Die Agenda-muss-weg-Falle

von Christoph Seils30.09.2009Außenpolitik, Gesellschaft & Kultur, Innenpolitik

Nach der Wahlniederlage drängen viele Sozialdemokraten jetzt auf einen programmatischen Kurswechsel. Doch alles kann die SPD jetzt gebrauchen, nur keinen hektischen und überstürzten Linksruck.

Die Analyse war schnell bei der Hand und auch die Schlussfolgerung liegt dann natürlich nahe. Die SPD sei bei ihrem historisch beispiellosen Absturz bei der Bundestagswahl für ihre falsche Politik abgestraft worden, heißt es, für die Agenda 2010, für Hartz IV und für die Rente mit 67. Also müsse die SPD jetzt mit diesem Kurs brechen. Wie die Linkspartei rufen nun bereits die ersten Sozialdemokraten “Hartz IV muss weg”, die Einführung der Rente mit 67 sei falsch gewesen. Überhaupt sei nur die rechte Schröder-SPD schuld daran, dass die Partei nun am Rande des Abgrundes stehe. Gut gebrüllt, Genossen. Nur ein wenig ausführlicher sollte sich die SPD schon mit den Ursachen der Wahlniederlage beschäftigen. Dabei lohnt es sich, nicht nur an den linken Rand zu blicken, sondern auch in die Mitte. Die Frage zum Beispiel, warum die SPD mehr Wähler an CDU, FDP und Grüne als an die Linkspartei verloren hat, lässt sich nicht nur mit den Agendareformen erklären. Auch die Tatsache, dass die SPD bei den Erstwählern so schlecht abgeschnitten hat, hat vermutlich mehr Gründe als nur Hartz IV.

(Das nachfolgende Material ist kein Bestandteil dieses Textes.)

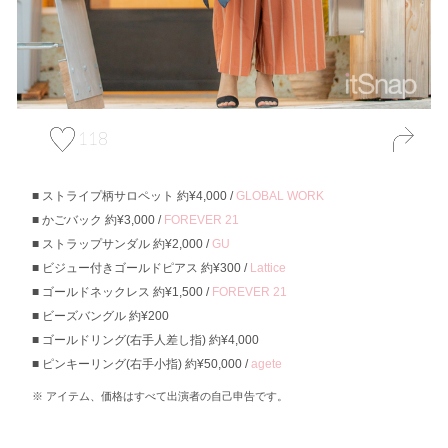
118
ストライプ柄サロペット 約¥4,000 /
GLOBAL WORK
かごバック 約¥3,000 /
FOREVER 21
ストラップサンダル 約¥2,000 /
GU
ビジュー付きゴールドピアス 約¥300 /
Lattice
ゴールドネックレス 約¥1,500 /
FOREVER 21
ビーズバングル 約¥200
ゴールドリング(右手人差し指) 約¥4,000
ピンキーリング(右手小指) 約¥50,000 /
agete
アイテム、価格はすべて出演者の自己申告です。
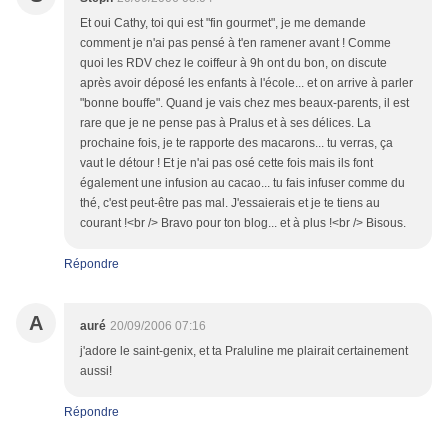
Et oui Cathy, toi qui est "fin gourmet", je me demande
comment je n'ai pas pensé à t'en ramener avant ! Comme
quoi les RDV chez le coiffeur à 9h ont du bon, on discute
après avoir déposé les enfants à l'école... et on arrive à parler
"bonne bouffe". Quand je vais chez mes beaux-parents, il est
rare que je ne pense pas à Pralus et à ses délices. La
prochaine fois, je te rapporte des macarons... tu verras, ça
vaut le détour ! Et je n'ai pas osé cette fois mais ils font
également une infusion au cacao... tu fais infuser comme du
thé, c'est peut-être pas mal. J'essaierais et je te tiens au
courant !<br /> Bravo pour ton blog... et à plus !<br /> Bisous.
Répondre
A
auré
20/09/2006 07:16
j'adore le saint-genix, et ta Praluline me plairait certainement
aussi!
Répondre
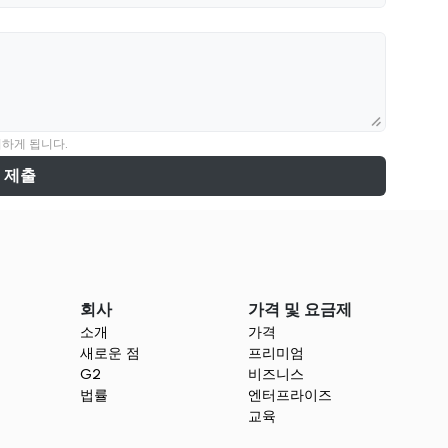
의하게 됩니다.
제출
회사
가격 및 요금제
소개
가격
새로운 점
프리미엄
G2
비즈니스
법률
엔터프라이즈
교육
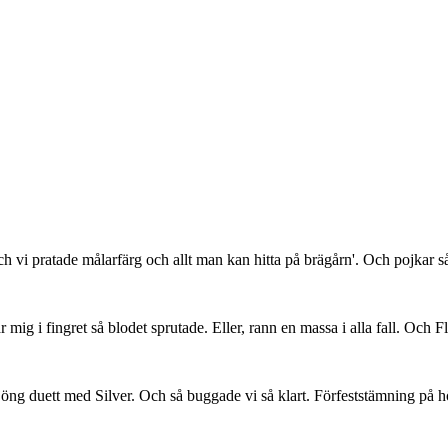
 vi pratade målarfärg och allt man kan hitta på brägårn'. Och pojkar så
ig i fingret så blodet sprutade. Eller, rann en massa i alla fall. Och Fl
öng duett med Silver. Och så buggade vi så klart. Förfeststämning på hö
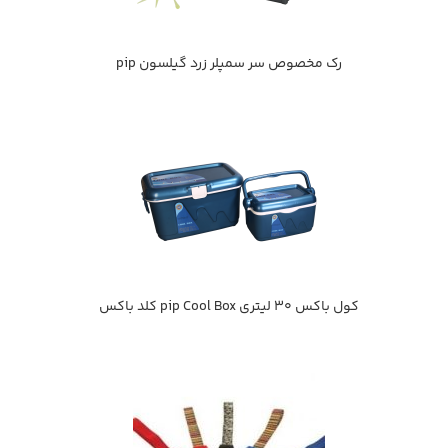
رك مخصوص سر سمپلر زرد گيلسون pip
كول باكس 30 ليتري pip Cool Box كلد باكس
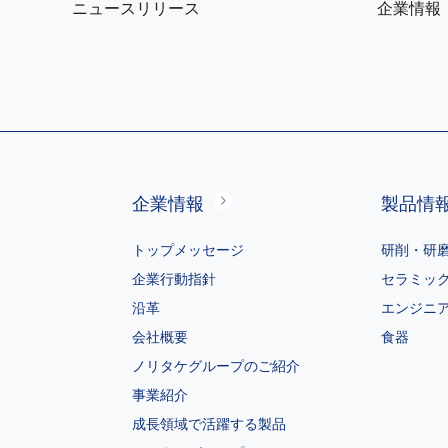
ニュースリリース
企業情報
企業情報
製品情
トップメッセージ
研削・研
企業行動指針
セラミッ
沿革
エンジニ
会社概要
食器
ノリタケグループのご紹介
事業紹介
成長領域で活躍する製品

Die SPD sollte sich Zeit für die Debatte nehmen

Die Ursachen der Wahlniederlage sind vielschichtig, sicher hat auch die Agenda 2010 viele Wähler verschreckt, vor allem deshalb, weil es der SPD erstens nicht gelungen ist, die dahintersteckende Reformidee zu vermitteln, und sich zweitens bei der Umsetzung von Hartz IV viele handwerkliche Fehler eingeschlichen haben. Aber viele Wähler waren sicher auch von dem Bildungsprogramm enttäuscht oder von dem fehlenden Gesamtkonzept beim Kampf gegen die Wirtschaftskrise. Von Erneuerung ist in diesen Tagen in der SPD viel die Rede. Doch Erneuerung kann nicht in einer hektischen 180-Grad-Wende bestehen. Die SPD sollte sich vielmehr Zeit nehmen für die Debatte über die jetzt notwendige programmatische Kurskorrektur. Sie sollte Fehler aus elf Regierungsjahren selbstkritisch einräumen, aber gleichzeitig auch selbstbewusst ihre Erfolge und richtigen Weichenstellungen verteidigen, auch und gerade in der Sozialpolitik. Nur so lässt sich auf der Basis von elf Regierungsjahren eine zukunftsfähige sozial-ökologische Reformagenda bauen und eine sozialdemokratische Vision für das 21. Jahrhundert entwickeln. Was der SPD jetzt hingegen überhaupt nicht hilft, ist es, in der Opposition programmatisch der Linkspartei hinterherzulaufen. Populismus und haltlose Versprechen, das können Gysi und Lafontaine allemal besser. Geht die SPD diesen Weg, tappt sie in die Falle. Die Linke wird dann noch etwas mehr Hartz IV fordern oder einen noch höheren Mindestlohn. Allen voran Oskar Lafontaine wird die Sozialdemokraten dann am Nasenring durch die politische Arena führen, und am Ende wird dies noch nicht einmal dazu führen, dass die beiden Parteien zusammen wieder zulegen.

SPD und Linke müssen sich unterschiedlich profilieren

Natürlich muss das rot-rote Tabu fallen. Natürlich braucht die SPD eine neue Machtperspektive. Aber die entsteht nicht dadurch, dass sich die beiden linken Parteien nun in einen sozialpolitischen Überbietungswettlauf hineinsteigern und sich die SPD von der Linkspartei die Bedingungen einer Zusammenarbeit diktieren lässt. SPD und Linke müssen sich unterschiedlich profilieren. Die SPD muss die Mitte im Blick behalten und der Linken den Rand überlassen. Gleichzeitig brauchen auch die Grünen als dritter notwendiger Koalitionspartner Platz, um sich zu profilieren. Erst anschließend ist es sinnvoll, Schnittmengen zu formulieren, und nur so wird aus rot-rot-grünen Rechenspielen eine machtpolitische Perspektive.